Sommer pointed out that some of the strengths of the study are the demographics of the cohort and the data on procedure durations and performance in phase 2. Limitations were the nonirrigated nature of the procedure, raising the possibility of silent embolisms. Esophageal temperature monitoring was not mandatory, with the possibility of thermal lesions. There was no voltage mapping to demonstrate what he called the "level of isolation."

He also commented that postprocedural imaging occurred in only 32 of 99 patients, and without it, one would not know if PV stenosis developed. And finally, he said the device could be "cost-intensive" because of the cameras that are part of it.

In response, Al-Ahmad commented to theheart.org | Medscape Cardiology that Sommer "raised a lot of very important and good points," but cost was not one of them. "Believe it or not, cell-phone camera technology has changed the world, and implementing that kind of technology in a catheter is no longer cost-prohibitive," he said. "In fact, I'm told that this catheter can be on par with any other balloon catheter in terms of cost."
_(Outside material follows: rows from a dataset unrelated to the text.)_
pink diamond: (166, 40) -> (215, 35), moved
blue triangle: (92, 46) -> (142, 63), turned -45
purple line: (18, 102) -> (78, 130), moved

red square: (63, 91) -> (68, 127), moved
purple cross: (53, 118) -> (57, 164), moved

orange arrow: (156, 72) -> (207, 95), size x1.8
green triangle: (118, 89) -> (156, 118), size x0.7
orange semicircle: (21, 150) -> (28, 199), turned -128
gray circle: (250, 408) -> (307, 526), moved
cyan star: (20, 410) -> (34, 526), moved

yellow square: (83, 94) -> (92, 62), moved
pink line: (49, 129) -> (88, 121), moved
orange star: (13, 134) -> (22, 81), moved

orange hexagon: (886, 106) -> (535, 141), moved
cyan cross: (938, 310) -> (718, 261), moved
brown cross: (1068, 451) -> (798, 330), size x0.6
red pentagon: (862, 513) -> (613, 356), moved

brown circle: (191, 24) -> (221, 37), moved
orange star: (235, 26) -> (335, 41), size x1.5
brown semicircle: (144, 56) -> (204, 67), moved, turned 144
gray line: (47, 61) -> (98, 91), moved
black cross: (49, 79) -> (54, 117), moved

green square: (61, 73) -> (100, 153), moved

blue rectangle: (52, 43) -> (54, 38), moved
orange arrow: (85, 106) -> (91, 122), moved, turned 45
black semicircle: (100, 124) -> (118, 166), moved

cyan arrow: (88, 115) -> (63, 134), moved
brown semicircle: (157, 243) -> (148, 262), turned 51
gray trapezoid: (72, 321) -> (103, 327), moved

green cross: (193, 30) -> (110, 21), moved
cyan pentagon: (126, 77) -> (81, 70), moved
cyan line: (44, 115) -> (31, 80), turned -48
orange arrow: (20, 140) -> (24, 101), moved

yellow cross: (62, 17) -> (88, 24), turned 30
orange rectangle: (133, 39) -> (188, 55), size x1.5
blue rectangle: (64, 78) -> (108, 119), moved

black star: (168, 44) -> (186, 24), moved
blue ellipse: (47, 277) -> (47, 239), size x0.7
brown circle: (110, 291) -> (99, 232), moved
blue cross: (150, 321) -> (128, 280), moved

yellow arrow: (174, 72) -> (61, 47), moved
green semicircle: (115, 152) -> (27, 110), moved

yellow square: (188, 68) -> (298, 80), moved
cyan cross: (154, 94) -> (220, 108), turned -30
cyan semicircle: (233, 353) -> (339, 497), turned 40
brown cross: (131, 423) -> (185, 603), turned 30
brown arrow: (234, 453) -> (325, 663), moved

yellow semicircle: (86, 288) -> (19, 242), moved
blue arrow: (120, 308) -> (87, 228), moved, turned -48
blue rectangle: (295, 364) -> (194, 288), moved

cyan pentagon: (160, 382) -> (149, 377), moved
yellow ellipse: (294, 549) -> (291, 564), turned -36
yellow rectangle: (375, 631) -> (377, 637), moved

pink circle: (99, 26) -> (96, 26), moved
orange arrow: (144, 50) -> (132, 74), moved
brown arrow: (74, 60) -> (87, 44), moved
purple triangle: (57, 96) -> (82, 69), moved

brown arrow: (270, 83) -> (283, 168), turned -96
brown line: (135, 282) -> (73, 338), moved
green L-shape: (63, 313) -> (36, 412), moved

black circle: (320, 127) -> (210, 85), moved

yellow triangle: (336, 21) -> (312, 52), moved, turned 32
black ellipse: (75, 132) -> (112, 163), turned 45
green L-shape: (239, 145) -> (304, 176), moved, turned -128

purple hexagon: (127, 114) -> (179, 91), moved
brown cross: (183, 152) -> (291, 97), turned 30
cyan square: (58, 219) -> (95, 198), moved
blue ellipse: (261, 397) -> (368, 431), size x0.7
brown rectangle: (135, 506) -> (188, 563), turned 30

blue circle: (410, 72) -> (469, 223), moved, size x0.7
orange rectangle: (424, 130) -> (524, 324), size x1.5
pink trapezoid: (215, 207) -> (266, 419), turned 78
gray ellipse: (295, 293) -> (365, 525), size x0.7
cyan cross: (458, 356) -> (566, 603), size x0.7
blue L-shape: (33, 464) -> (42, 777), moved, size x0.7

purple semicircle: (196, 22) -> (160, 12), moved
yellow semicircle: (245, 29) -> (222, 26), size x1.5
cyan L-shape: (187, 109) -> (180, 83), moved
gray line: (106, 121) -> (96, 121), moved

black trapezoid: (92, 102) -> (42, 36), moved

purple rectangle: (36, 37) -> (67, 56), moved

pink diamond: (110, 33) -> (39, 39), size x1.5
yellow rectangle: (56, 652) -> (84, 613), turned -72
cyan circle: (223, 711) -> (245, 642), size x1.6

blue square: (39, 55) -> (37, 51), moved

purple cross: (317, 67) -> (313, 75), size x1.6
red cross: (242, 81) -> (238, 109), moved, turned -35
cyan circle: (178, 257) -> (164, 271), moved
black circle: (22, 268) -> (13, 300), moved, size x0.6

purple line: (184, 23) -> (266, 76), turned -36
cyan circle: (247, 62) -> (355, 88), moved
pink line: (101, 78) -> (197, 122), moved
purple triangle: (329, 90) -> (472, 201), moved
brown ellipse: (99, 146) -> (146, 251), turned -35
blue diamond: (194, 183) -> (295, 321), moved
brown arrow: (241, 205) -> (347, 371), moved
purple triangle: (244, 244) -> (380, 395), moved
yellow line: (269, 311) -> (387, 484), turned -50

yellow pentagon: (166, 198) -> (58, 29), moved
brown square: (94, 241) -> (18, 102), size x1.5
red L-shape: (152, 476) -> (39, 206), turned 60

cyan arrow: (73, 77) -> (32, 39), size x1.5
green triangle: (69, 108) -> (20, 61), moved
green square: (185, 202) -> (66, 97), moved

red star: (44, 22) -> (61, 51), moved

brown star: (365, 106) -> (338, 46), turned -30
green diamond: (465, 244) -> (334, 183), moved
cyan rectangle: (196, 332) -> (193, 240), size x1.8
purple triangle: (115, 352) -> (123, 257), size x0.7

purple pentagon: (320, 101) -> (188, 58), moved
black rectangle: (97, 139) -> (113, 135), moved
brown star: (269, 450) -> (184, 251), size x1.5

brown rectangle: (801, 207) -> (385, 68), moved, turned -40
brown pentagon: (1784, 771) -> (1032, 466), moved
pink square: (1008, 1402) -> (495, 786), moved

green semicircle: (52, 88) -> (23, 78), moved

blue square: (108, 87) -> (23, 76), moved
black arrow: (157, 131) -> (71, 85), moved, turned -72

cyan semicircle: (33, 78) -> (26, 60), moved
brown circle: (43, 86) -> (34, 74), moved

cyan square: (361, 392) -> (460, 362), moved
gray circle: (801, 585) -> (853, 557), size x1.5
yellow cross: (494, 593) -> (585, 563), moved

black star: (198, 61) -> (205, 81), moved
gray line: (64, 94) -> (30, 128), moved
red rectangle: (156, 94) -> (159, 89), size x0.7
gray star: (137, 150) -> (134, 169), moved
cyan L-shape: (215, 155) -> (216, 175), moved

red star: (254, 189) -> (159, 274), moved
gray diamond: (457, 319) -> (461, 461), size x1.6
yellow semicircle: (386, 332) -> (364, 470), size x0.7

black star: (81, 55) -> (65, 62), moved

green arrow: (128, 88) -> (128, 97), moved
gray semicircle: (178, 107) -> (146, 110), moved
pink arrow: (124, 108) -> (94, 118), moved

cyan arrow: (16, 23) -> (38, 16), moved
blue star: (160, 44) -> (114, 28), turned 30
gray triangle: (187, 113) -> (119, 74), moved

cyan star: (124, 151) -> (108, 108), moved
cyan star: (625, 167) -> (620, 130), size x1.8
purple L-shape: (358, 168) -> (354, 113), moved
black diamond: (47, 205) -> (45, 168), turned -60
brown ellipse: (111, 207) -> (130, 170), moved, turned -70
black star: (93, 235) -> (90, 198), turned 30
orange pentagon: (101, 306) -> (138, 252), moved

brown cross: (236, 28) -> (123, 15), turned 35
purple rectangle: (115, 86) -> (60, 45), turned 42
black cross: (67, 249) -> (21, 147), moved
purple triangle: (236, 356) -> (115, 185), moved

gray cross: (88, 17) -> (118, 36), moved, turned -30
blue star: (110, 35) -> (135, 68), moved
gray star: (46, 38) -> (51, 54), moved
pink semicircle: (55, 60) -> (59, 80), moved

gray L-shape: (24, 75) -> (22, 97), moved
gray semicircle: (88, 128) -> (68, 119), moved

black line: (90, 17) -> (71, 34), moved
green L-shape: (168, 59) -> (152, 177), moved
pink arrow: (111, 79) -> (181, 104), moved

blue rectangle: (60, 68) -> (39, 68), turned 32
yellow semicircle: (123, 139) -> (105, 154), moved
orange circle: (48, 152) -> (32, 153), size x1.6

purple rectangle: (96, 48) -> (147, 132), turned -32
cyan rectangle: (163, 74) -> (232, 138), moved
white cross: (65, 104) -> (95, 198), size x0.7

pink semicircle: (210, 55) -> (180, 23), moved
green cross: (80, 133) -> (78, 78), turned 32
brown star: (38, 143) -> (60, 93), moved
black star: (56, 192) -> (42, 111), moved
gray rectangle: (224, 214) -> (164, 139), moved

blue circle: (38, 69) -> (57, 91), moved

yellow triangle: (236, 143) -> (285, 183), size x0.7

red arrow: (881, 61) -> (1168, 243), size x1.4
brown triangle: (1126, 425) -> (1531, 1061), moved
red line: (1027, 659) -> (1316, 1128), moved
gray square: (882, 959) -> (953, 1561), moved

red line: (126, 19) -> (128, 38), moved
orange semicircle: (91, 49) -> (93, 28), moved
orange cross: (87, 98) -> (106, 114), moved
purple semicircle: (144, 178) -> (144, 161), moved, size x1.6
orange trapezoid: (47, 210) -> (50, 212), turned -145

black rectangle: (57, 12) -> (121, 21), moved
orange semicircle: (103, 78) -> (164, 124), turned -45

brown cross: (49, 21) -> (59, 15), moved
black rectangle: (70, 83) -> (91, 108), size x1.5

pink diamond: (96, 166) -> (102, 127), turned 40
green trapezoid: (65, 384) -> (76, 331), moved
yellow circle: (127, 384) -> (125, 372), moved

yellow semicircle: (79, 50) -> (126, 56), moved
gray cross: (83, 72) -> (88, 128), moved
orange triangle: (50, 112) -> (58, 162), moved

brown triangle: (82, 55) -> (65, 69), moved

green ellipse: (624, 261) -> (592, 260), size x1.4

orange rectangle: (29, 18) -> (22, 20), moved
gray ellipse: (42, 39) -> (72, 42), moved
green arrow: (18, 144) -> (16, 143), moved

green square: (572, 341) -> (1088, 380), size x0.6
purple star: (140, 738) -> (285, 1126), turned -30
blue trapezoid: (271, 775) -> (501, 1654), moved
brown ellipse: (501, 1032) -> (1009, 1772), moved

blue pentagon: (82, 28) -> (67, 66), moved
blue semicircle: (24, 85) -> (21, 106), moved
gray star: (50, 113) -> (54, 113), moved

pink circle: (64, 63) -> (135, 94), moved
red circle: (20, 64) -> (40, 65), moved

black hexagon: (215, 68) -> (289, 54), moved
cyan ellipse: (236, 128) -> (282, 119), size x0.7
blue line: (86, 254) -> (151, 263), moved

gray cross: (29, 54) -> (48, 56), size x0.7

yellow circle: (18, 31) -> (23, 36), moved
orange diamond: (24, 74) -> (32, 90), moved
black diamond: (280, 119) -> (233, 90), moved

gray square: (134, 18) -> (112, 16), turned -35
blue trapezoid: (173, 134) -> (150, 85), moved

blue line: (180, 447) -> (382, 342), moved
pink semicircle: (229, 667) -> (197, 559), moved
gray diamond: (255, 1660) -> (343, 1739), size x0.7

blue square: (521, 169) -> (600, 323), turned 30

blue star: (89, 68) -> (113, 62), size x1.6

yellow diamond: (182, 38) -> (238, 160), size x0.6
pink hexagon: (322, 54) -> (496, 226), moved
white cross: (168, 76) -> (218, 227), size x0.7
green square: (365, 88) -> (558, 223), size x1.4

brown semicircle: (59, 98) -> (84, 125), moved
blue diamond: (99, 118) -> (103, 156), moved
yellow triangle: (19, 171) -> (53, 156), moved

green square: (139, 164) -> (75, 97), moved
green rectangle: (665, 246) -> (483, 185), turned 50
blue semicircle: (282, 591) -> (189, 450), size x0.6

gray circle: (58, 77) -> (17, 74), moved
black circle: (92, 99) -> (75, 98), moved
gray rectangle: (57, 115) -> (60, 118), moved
He agreed that the other points Sommer raised are valid and will be taken into consideration with the next study, including esophageal monitoring and MRI of the brain. He explained that MRI would be looking for asymptomatic lesions in the brain that have been reported with all catheters across all technologies, "the significance of which is not entirely clear.... [For] any new catheter, the FDA is going to ask for those data."

He predicts that larger studies should begin by the end of this year. The device is in development and is not available for sale or use yet.

Al-Ahmad has a consulting, royalty, ownership, or stockholder relationship with Boston Scientific. Sommer is an advisory board member and has received lecture honoraria and research funding from Abbott.

European Heart Rhythm Association (EHRA) 2019 Congress: Presentation 182. Presented March 17, 2019.